Thank you very much for your answer.

PS.: This is my first post on CIC, so i hope that post is correct.

[Shadowman]

Extension tubes use a ring, lens stacking and lens reversing add mm in the form of focal length.

http://www.earthboundlight.com/photo...s-bellows.html

[jcuknz]

You probably do not need 50mm extension with a 50mm lens because the lens itself has the ability to focus some of the way.
Double extension or 1:1 is that and depends of the lens not the 'crop factor' which just gives you a smaller subject area.
I think the expression 'double extension' dates from when cameras had bellows and the lens was moved out on a rack and one achieved 1:1 when the lens was racked out to twice what was needed to focus at infinity.
My 'jack-hammer' photo illustrates what you can do with a longer lens which can help with lighting and other reasons by keeping you away from the subject. Here using a 135mm lens.


EDIT A note of caution ... I assume you have a 'modern' 50mm lens which doesn't have an aperture ring and very likely if you buy the 'cheap' extension tube set it will have no connection to the cameras and defaults to wide open ... good for focusing but undesirable for the actual photo.
I only have plain 'cheap' tubes so work with my legacy lenses for this stuff. Without aperture control you will need the more [very?] expensive tubes with electric coupling to enable the camera to close the aperture .... because of the lens itself being able to focus it is likely that the shorter 'auto-tubes' would do the job for you but I have no experience of them.
I got a spam message from Amazon today which listed a Kenko set for a Nikon at US$198 but shorter and cheaper ones are around

Second edit ... the gear in my photo hasn't been used for real in ages becuase I have a long zoom and most of what I want to shoot can be done with a 2 or 4 dioptre close-up lens just using the narrow angle of view of the long zoom to achieve tight framing. Here a shot with my 430mm lens of my bridge camera with a pair of 2 dioptre CU lenses stacked.

Note this is not double extension or 1:1 but just tight framing which is the end result one is after

[terrib]

I found this tutorial to be useful in using my extension tubes. Cambridge in Colour Tutorial. It has a calculator where you can enter the native magnification of your 50mm lens (found in your specs) and it will give you the magnification and focusing distance.

I like my extension tubes way better than the cheap closeup lenses that I had. Of course this is in part because I bought the Kenko extension tubes that provide auto focus capability and full capability using AV. I tried some cheap tubes that did not have the electronics and they were way too much trouble to use.

[DanK]

I was wondering, how much extension should I use to gain a magnification boost of 1:1 on an APS-C camera.

Just to clarify: "1:1" does not refer to a boost in magnification. The ratio refers to the amount of magnification, either native (before adding tubes) or final. 1:1 means that the image size on the sensor (any sensor, crop or FF) is life size. At 1:1, a 1 cm object casts a 1cm image on the sensor (regardless of sensor size).

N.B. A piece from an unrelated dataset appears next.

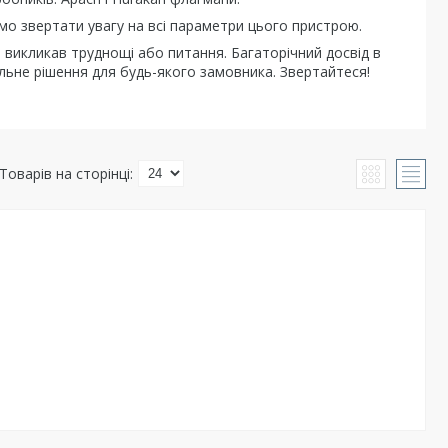
о звертати увагу на всі параметри цього пристрою.
 викликав труднощі або питання. Багаторічний досвід в
льне рішення для будь-якого замовника. Звертайтеся!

Terri's answer is the right one: you can't determine the final magnification unless you know the native magnification of the lens. Look that up for your lens, and then use the calculator that Terri suggests.

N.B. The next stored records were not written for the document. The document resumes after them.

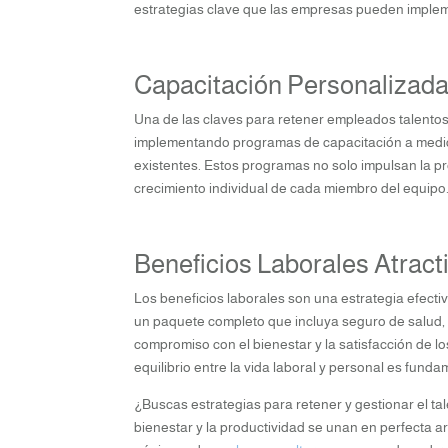
estrategias clave que las empresas pueden impleme
Capacitación Personalizada 
Una de las claves para retener empleados talentoso
implementando programas de capacitación a medida
existentes. Estos programas no solo impulsan la 
crecimiento individual de cada miembro del equipo
Beneficios Laborales Atract
Los beneficios laborales son una estrategia efectiv
un paquete completo que incluya seguro de salud, p
compromiso con el bienestar y la satisfacción de 
equilibrio entre la vida laboral y personal es fund
¿Buscas estrategias para retener y gestionar el ta
bienestar y la productividad se unan en perfecta ar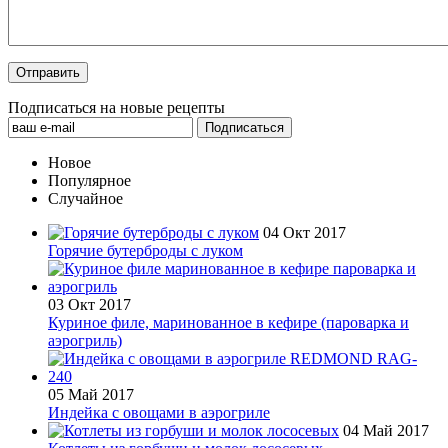
Подписаться на новые рецепты
Новое
Популярное
Случайное
04 Окт 2017
Горячие бутерброды с луком
03 Окт 2017
Куриное филе, маринованное в кефире (пароварка и
аэрогриль)
05 Май 2017
Индейка с овощами в аэрогриле
04 Май 2017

Another option is to buy a set, like the Kenko set, which gives you three tubes of different lengths, which can be stacked. This gives you a range of 12mm to 68mm of extension. You can then just add or take away tubes to get the amount of magnification you want.

[loosecanon]

The function of the extension tube is to move the lens further from the focal plane, ie the sensor. The lens moves away from the sensor as you focus closer, hence why some lenses extend out as you focus. All the extension ring does is add to that extension. So "in theory" a 50mm extension on a 50mm lens will give you 1: 1 magnification and the ability to focus. However on a crop sensor it makes no difference to the ability to focus, but of course the magnification is greater because of the crop sensor.

As mentioned above the lens retains some focus ability, and so with tube fitted there is a range over which it may focus.

And the Kenko sets have a lot of users, no glass so no worry about inferior optics, and a set is a lot cheaper than a single OEM tube, and much more flexible as you can stack them.

[Geoff F]

What are your subjects and what is the current minimum focusing distance of your lens?

Extension tubes will allow you to move closer to the subject; hence a larger image. But they aren't any good if you are physically prevented from moving closer.

In that case, a lens converter (ie 1.4x) might be the way to go; providing it is suitable for your lens.

[Glenn NK]

[QUOTE=SolidMetal;319733]

Anyway I would like to ask you that the extension tubes or close up lenses are better if I ONLY care about the image quality (and money to some degree of course).
[/QUOTE

1) Extension tubes only have air in them.

2) Extenders have optics (lenses).

3) Extension tubes will not degrade the image quality, but an extender will.

4) An extender is much more expensive that extension tubes - by about a factor of 10.

5) The best buy would be a set of three Kenko tubes - I use mine extensively.

Glenn

[Inkanyezi]

I don't know whether any clarification of the real issues with extension tubes or closeup attachment lenses would ease or aggravate the confusion.

As has been mentioned before here, tubes have only air in them, and with the notion that they would thus not degrade image quality, optical performance.

WRONG! They will, much in a similar fashion as front attachments, change the properties of the optics and throw the optical system into a state in which it was not conceived to work when it was calculated and engineered.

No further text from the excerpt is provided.